# [EXERCISE DETAILS]
Take the line with "Forgot password?" and every line after it in the entries below, and set them down exactly, without any pictures.

--*--

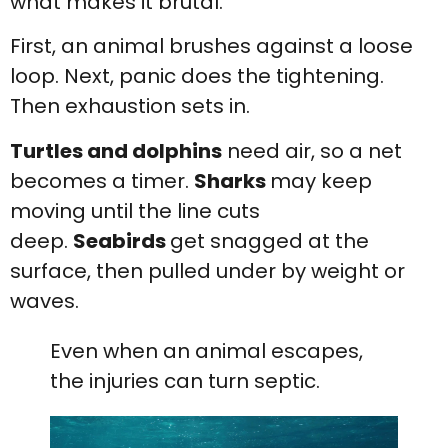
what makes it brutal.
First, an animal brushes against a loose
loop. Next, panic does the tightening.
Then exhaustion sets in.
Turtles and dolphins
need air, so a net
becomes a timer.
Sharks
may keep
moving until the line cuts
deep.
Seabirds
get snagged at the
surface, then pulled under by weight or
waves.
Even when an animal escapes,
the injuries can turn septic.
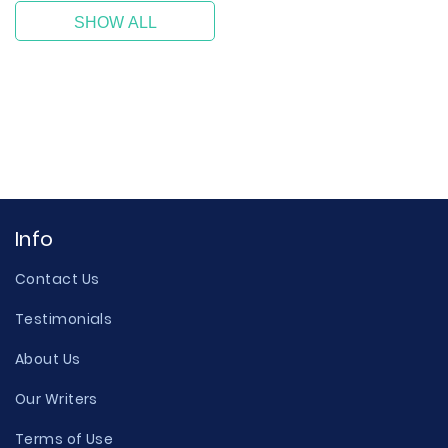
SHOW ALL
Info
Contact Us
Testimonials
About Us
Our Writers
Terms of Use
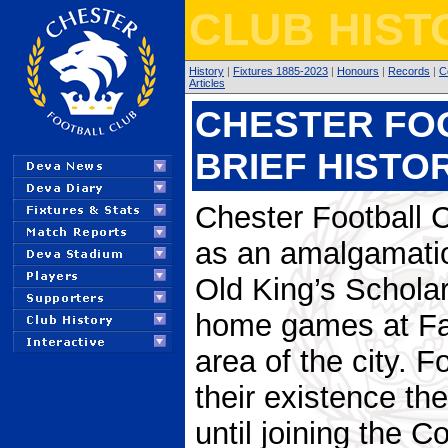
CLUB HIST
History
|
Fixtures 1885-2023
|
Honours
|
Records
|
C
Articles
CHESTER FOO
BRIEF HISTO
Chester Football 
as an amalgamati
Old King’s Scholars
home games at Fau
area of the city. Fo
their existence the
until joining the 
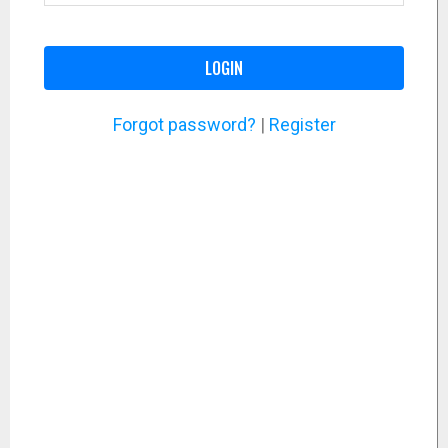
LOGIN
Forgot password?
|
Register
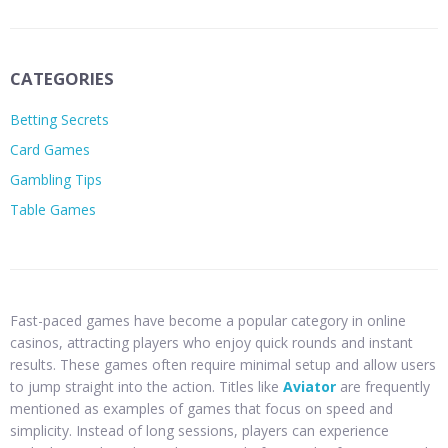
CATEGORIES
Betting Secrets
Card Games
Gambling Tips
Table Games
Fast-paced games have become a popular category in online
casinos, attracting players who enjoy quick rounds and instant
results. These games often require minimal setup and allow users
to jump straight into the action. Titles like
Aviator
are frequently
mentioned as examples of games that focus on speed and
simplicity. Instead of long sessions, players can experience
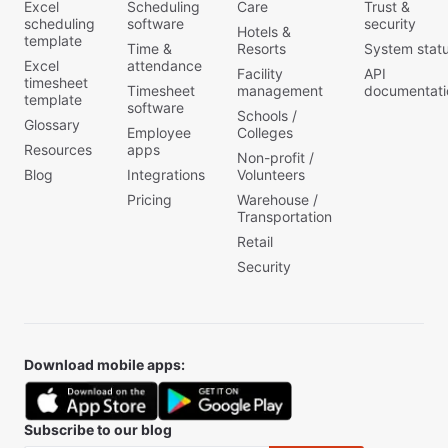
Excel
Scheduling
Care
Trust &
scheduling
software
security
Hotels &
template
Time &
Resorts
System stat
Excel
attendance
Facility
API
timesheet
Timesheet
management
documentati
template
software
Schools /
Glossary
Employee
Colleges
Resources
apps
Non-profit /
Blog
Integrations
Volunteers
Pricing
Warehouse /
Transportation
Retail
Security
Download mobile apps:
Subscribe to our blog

--*--

# [EXERCISE SOLUTION]
Forgot password?
|
Register
CATEGORIES
Betting Secrets
Card Games
Gambling Tips
Table Games
Fast-paced games have become a popular category in online
casinos, attracting players who enjoy quick rounds and instant
results. These games often require minimal setup and allow users
to jump straight into the action. Titles like
Aviator
are frequently
mentioned as examples of games that focus on speed and
simplicity. Instead of long sessions, players can experience
Excel
Scheduling
Care
Trust &
scheduling
software
security
Hotels &
template
Time &
Resorts
System stat
Excel
attendance
Facility
API
timesheet
Timesheet
management
documentati
template
software
Schools /
Glossary
Employee
Colleges
Resources
apps
Non-profit /
Blog
Integrations
Volunteers
Pricing
Warehouse /
Transportation
Retail
Security
Download mobile apps:
Subscribe to our blog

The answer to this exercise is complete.